Within the entries below, find the portion that opens with the line containing "menyambut Anda dari balik tirai organza yang" and closes with the line containing "Die Flusswelle Bremgarten ist eine künstlich". Retype that portion exactly and only.

Stored entries:
◇ ◇ ◇ ◇ ◇ ◇ ◇
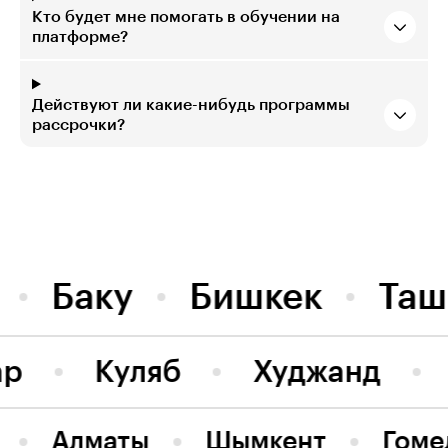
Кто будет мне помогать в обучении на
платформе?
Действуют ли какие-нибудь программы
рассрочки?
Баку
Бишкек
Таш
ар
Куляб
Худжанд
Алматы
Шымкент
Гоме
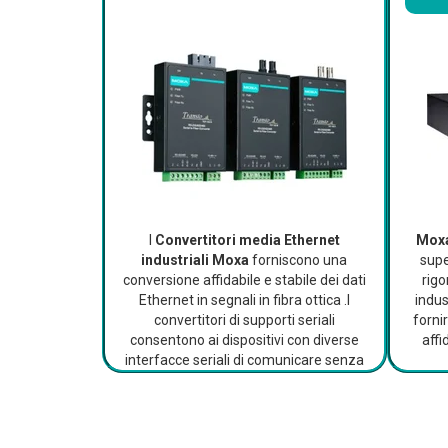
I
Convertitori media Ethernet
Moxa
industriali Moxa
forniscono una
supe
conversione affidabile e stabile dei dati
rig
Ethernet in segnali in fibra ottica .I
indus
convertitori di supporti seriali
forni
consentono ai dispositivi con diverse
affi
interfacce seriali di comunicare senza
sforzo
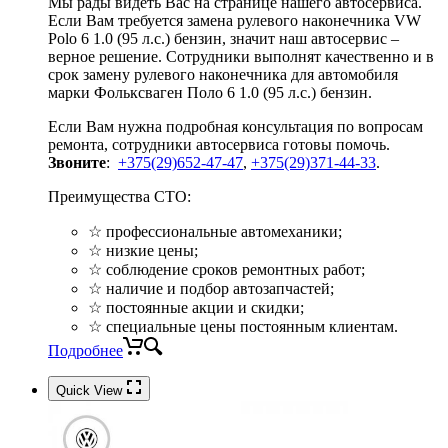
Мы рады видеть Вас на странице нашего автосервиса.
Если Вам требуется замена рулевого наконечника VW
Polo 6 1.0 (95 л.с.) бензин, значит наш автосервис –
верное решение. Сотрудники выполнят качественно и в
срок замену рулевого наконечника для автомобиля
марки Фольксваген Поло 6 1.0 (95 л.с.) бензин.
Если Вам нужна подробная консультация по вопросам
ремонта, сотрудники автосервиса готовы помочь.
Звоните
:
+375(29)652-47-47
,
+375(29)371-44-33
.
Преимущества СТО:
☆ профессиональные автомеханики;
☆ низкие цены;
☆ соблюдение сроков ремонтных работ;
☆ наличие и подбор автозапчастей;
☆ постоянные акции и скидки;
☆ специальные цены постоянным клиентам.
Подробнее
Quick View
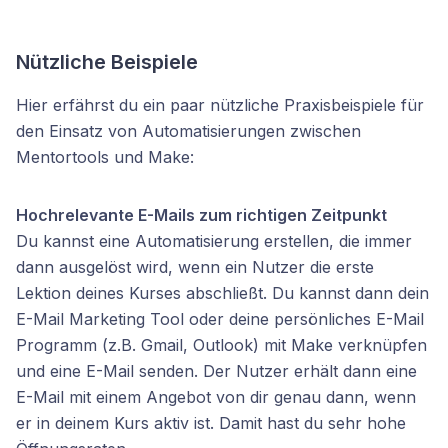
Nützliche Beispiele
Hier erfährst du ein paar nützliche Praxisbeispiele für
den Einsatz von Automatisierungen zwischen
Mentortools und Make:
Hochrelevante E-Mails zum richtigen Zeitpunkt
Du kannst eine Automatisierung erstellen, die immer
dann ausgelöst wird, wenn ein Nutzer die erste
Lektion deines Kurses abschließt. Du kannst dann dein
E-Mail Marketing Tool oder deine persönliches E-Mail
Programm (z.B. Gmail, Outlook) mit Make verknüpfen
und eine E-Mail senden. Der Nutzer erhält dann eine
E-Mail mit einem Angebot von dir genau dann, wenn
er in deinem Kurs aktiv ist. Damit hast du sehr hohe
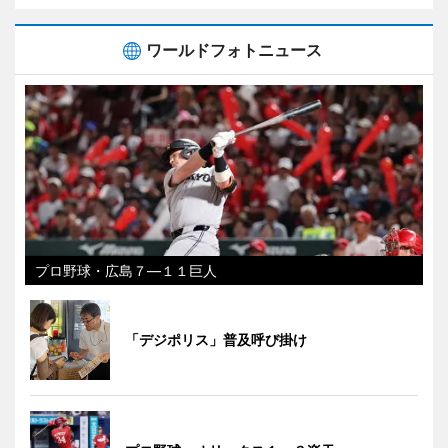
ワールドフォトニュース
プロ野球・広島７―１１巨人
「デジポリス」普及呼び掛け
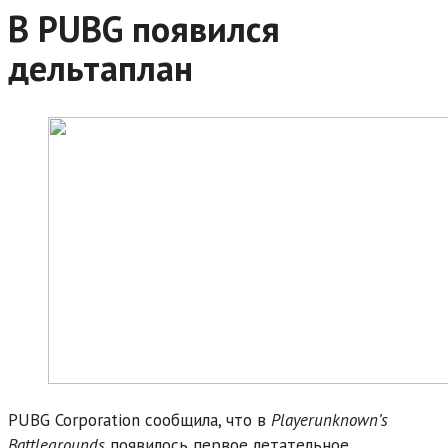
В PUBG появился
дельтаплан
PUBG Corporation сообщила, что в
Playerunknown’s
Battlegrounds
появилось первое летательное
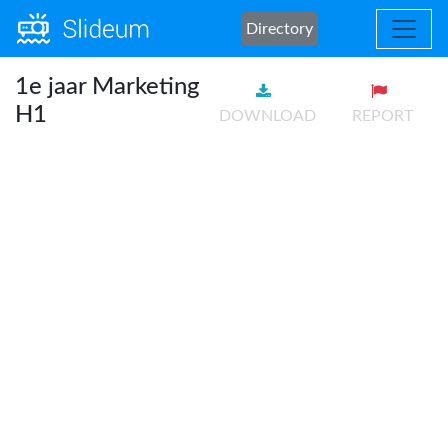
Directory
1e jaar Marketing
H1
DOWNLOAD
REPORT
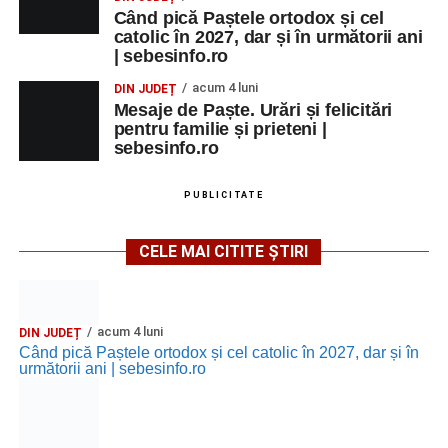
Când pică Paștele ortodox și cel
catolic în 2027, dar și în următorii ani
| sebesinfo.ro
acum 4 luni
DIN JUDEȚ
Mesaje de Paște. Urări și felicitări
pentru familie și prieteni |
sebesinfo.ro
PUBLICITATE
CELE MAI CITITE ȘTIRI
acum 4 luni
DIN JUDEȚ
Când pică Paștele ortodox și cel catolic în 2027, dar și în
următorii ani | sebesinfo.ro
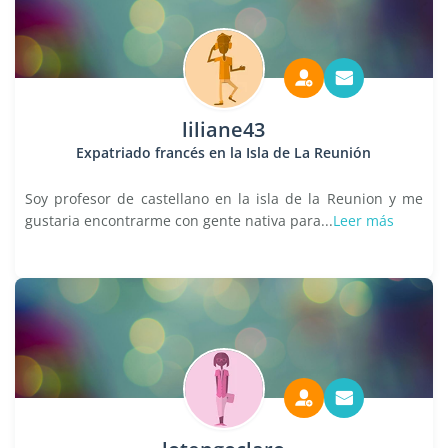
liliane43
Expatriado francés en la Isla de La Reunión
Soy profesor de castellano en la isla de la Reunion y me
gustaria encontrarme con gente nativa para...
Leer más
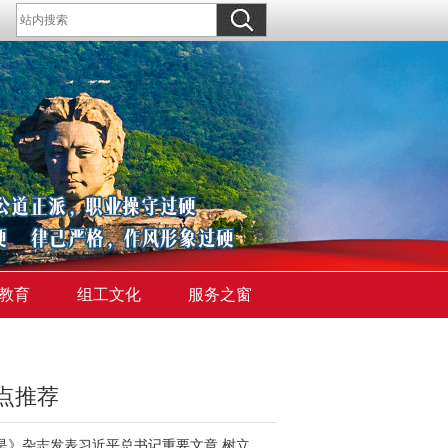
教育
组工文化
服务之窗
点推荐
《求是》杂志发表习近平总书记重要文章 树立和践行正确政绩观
◇ ◇ ◇ ◇ ◇ ◇ ◇
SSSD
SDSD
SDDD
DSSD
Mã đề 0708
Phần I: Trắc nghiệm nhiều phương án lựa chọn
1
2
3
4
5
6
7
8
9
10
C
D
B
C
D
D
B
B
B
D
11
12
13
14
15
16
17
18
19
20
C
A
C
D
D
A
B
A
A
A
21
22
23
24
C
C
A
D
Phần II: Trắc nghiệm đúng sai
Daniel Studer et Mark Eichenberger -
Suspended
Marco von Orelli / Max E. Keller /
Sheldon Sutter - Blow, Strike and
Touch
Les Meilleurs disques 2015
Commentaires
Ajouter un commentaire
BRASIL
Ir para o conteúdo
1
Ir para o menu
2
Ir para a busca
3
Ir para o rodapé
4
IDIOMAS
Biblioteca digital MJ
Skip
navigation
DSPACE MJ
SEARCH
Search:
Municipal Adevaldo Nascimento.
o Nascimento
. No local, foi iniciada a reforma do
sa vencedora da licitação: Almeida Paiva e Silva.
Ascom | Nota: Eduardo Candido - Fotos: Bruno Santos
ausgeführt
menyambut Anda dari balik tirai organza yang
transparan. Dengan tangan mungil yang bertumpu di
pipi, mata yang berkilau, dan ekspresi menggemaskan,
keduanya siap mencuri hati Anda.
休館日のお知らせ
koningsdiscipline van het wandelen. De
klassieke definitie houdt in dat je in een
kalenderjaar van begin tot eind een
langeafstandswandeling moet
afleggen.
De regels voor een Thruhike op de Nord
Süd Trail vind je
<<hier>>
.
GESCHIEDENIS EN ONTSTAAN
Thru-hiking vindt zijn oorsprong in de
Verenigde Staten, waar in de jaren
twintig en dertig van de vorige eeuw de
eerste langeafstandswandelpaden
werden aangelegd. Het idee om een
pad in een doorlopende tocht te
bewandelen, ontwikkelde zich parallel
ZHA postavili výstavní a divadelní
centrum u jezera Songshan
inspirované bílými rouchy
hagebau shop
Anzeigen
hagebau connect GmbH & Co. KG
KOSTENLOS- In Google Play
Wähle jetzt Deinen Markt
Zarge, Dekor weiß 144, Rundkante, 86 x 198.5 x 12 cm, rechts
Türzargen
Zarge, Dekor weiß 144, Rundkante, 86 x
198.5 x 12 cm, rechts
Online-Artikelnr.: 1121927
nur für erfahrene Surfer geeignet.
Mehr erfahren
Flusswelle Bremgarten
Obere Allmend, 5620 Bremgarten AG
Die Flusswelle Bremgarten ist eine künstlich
◇ ◇ ◇ ◇ ◇ ◇ ◇
_Result of the task_
menyambut Anda dari balik tirai organza yang
transparan. Dengan tangan mungil yang bertumpu di
pipi, mata yang berkilau, dan ekspresi menggemaskan,
keduanya siap mencuri hati Anda.
休館日のお知らせ
koningsdiscipline van het wandelen. De
klassieke definitie houdt in dat je in een
kalenderjaar van begin tot eind een
langeafstandswandeling moet
afleggen.
De regels voor een Thruhike op de Nord
Süd Trail vind je
<<hier>>
.
GESCHIEDENIS EN ONTSTAAN
Thru-hiking vindt zijn oorsprong in de
Verenigde Staten, waar in de jaren
twintig en dertig van de vorige eeuw de
eerste langeafstandswandelpaden
werden aangelegd. Het idee om een
pad in een doorlopende tocht te
bewandelen, ontwikkelde zich parallel
ZHA postavili výstavní a divadelní
centrum u jezera Songshan
inspirované bílými rouchy
hagebau shop
Anzeigen
hagebau connect GmbH & Co. KG
KOSTENLOS- In Google Play
Wähle jetzt Deinen Markt
Zarge, Dekor weiß 144, Rundkante, 86 x 198.5 x 12 cm, rechts
Türzargen
Zarge, Dekor weiß 144, Rundkante, 86 x
198.5 x 12 cm, rechts
Online-Artikelnr.: 1121927
nur für erfahrene Surfer geeignet.
Mehr erfahren
Flusswelle Bremgarten
Obere Allmend, 5620 Bremgarten AG
Die Flusswelle Bremgarten ist eine künstlich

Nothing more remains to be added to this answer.